A friend of mine is allowing herself to give into panic, and it's mildly driving me crazy, because this is the first thing I saw this morning.
" I don't feel as safe as I did even last year, not by a long shot. I wonder nearly every day what's going to happen to me; will I get taken away to a camp, like all those immigrants and protestors, given just a cup of water per day until I expire? Will I get deported to a labor camp in El Salvador? Or will I just watch as my rights continue to erode, and the public turns more and more against people like me? How long until it becomes a crime to be transgender? We're already not recognized at the federal level, and many states are pushing (and sometimes passing) laws against us being in public life. We're being erased from legal documents, websites, and policies across the board. "
I also see friends posting gleefully about the current filibuster, and friends who are jeering it. What will it accomplish? I really don't know. I'd rather watch escapism TV than immerse myself in that drama.

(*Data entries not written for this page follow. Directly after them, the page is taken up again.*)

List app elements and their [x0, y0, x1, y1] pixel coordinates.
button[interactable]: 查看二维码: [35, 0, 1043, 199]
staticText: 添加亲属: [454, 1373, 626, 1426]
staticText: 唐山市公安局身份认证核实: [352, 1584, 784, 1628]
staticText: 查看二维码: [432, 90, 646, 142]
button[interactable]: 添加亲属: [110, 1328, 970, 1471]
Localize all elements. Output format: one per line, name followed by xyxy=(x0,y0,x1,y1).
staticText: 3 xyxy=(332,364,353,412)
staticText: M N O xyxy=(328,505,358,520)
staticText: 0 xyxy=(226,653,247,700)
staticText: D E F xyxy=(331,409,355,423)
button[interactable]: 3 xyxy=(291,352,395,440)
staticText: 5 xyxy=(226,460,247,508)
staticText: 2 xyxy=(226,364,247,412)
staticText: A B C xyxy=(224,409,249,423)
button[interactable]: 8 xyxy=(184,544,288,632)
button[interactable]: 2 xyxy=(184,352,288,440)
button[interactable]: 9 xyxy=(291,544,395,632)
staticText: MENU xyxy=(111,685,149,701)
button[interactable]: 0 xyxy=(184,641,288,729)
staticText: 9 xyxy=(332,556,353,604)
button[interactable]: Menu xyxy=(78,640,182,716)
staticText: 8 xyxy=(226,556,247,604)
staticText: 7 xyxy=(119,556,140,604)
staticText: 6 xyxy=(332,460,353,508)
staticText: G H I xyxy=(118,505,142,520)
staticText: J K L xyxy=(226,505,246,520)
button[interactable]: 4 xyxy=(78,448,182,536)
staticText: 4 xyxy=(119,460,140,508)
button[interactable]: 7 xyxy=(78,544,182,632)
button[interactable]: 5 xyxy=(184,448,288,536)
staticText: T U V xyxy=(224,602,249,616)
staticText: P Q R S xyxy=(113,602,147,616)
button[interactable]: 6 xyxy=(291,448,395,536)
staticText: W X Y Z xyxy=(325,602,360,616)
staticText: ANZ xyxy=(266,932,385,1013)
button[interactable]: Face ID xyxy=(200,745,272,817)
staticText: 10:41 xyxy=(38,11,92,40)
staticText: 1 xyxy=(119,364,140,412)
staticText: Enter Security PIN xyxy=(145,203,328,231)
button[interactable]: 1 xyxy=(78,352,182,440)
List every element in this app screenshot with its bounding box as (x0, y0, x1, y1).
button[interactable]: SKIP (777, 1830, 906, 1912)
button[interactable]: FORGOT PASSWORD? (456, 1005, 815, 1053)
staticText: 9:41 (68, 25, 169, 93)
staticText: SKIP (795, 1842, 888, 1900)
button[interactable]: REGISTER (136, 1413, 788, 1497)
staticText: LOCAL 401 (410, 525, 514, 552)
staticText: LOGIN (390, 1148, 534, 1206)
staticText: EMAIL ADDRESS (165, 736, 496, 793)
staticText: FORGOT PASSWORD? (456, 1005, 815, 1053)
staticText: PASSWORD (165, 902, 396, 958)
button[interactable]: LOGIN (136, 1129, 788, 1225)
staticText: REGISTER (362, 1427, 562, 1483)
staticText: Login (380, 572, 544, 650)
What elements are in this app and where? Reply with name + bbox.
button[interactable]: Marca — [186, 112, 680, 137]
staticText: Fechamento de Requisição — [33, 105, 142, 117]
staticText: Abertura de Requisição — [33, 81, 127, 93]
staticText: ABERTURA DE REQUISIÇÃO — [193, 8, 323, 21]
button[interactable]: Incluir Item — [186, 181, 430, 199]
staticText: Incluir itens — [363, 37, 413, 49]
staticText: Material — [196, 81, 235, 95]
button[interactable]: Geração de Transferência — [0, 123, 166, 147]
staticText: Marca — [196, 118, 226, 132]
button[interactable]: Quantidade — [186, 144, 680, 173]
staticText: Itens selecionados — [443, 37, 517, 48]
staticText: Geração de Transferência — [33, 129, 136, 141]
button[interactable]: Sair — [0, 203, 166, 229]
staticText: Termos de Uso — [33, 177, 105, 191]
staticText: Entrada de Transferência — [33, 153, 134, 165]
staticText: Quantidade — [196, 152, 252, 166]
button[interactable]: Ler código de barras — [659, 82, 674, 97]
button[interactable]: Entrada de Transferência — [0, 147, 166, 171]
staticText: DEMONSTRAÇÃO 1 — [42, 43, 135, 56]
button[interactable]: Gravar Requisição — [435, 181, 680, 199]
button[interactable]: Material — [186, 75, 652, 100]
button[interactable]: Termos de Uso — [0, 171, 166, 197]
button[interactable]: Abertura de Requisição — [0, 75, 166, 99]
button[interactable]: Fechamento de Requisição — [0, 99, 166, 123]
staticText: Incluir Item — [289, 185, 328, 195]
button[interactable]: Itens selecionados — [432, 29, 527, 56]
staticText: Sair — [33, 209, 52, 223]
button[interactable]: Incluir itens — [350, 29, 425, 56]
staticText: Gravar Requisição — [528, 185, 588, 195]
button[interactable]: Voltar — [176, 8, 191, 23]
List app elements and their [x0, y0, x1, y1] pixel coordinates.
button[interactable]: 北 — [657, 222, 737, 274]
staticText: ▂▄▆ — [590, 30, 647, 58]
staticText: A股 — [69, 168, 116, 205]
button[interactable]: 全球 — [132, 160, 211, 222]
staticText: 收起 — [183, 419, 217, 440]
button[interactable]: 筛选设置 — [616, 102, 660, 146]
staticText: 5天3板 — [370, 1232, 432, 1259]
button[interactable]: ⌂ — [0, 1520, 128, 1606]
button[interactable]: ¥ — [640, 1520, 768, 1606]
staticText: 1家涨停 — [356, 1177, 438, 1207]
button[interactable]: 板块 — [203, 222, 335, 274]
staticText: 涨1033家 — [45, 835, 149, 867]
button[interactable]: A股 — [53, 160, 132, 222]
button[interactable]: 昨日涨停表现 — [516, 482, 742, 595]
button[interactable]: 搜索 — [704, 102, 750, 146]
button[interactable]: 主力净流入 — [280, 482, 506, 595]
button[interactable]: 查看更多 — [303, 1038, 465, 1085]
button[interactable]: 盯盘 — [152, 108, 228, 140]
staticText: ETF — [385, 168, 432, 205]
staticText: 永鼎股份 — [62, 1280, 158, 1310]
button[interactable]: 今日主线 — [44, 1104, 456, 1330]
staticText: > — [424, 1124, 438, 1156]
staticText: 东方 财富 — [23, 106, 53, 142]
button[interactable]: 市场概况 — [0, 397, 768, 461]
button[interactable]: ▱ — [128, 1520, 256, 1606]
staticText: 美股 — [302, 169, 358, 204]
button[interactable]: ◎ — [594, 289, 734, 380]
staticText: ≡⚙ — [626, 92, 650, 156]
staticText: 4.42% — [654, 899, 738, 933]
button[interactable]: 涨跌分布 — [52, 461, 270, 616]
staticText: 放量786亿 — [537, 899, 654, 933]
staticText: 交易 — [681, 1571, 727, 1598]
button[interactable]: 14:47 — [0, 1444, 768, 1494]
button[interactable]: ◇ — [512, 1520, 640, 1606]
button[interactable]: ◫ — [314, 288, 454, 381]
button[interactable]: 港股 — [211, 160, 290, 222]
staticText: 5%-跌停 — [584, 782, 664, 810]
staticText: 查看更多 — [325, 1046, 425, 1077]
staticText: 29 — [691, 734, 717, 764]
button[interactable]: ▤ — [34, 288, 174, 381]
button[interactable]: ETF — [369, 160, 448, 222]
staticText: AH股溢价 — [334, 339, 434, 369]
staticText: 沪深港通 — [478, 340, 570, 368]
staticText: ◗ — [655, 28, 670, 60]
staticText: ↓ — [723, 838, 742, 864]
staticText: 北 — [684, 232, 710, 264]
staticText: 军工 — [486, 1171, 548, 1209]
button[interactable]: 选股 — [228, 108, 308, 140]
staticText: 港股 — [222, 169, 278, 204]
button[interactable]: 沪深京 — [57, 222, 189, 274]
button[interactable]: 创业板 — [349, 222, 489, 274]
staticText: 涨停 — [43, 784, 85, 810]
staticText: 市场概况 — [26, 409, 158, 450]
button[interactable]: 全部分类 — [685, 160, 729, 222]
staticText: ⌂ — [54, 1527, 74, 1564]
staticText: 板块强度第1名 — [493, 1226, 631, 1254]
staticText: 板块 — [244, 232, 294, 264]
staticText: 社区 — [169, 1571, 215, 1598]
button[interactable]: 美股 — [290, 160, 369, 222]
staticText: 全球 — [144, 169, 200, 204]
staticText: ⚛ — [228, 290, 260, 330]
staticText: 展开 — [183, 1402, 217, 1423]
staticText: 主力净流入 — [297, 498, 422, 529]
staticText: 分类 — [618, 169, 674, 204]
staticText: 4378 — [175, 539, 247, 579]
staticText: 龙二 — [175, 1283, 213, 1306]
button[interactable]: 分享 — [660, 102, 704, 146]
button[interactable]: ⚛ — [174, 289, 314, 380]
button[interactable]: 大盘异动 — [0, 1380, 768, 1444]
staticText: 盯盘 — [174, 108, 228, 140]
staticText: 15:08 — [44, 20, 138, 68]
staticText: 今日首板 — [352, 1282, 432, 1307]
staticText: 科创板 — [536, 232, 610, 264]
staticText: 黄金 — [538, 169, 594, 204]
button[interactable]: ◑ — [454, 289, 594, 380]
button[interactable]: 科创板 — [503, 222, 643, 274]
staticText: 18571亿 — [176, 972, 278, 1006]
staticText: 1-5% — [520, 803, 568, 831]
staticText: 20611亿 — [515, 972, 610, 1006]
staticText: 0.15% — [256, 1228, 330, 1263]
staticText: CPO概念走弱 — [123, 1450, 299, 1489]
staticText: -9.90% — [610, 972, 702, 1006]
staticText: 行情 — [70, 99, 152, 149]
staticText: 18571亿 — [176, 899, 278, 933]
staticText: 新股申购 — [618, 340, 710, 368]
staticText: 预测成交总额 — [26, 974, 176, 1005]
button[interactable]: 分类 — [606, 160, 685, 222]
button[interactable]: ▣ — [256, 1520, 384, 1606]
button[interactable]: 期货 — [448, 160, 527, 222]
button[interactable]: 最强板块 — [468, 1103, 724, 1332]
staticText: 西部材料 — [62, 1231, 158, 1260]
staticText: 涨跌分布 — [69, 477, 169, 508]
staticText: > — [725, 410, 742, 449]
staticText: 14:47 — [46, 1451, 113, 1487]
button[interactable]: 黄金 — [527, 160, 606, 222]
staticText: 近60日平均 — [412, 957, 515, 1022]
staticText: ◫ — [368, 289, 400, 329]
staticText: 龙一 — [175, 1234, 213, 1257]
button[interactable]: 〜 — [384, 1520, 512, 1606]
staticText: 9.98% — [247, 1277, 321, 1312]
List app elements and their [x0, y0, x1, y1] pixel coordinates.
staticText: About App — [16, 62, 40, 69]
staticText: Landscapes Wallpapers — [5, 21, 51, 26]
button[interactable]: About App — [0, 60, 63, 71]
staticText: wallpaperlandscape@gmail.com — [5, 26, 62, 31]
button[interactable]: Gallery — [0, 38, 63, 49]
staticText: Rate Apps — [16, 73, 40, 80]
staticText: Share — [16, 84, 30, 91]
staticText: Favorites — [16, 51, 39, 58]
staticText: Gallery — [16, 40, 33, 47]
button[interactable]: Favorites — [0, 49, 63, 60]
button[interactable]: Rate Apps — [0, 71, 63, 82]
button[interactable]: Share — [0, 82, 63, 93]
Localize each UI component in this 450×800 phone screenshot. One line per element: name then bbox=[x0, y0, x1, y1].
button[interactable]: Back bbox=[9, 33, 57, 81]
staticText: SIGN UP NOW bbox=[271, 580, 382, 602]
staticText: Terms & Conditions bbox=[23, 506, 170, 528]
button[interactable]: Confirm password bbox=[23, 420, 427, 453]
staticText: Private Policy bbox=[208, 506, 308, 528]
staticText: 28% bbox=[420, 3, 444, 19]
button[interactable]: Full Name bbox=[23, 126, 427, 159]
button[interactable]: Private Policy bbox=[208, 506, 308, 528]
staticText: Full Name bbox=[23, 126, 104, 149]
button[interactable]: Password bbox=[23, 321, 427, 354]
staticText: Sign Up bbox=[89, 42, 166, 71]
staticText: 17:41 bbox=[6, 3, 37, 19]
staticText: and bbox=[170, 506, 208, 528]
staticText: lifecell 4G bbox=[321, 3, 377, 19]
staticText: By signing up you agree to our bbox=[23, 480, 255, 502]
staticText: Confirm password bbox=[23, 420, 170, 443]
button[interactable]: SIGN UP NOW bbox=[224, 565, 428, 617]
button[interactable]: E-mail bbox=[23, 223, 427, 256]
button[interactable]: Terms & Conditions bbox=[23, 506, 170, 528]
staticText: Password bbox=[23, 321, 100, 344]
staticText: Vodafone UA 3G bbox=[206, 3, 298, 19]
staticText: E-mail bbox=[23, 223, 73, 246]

I have faith everything will even out. That's all I've done for the past 4 years; be CALM, watch the sh*tstorm, and pray. Do I have concerns about the way things are unfolding? Absolutely, but me giving into panic and seeking a corner with my thumb in my mouth with a blanket over my head accomplishes nothing. If I rant about it on a public forum, I get attacked, unfriended, and potentially harm long-term friendships. It's not worth it.
So I rant here, where I choose not to share this post, and if you find it and disagree, that's fine. You have every right to disagree with me. But know I will not engage in a battle of angry words. You have your right to your opinion, and I have mine.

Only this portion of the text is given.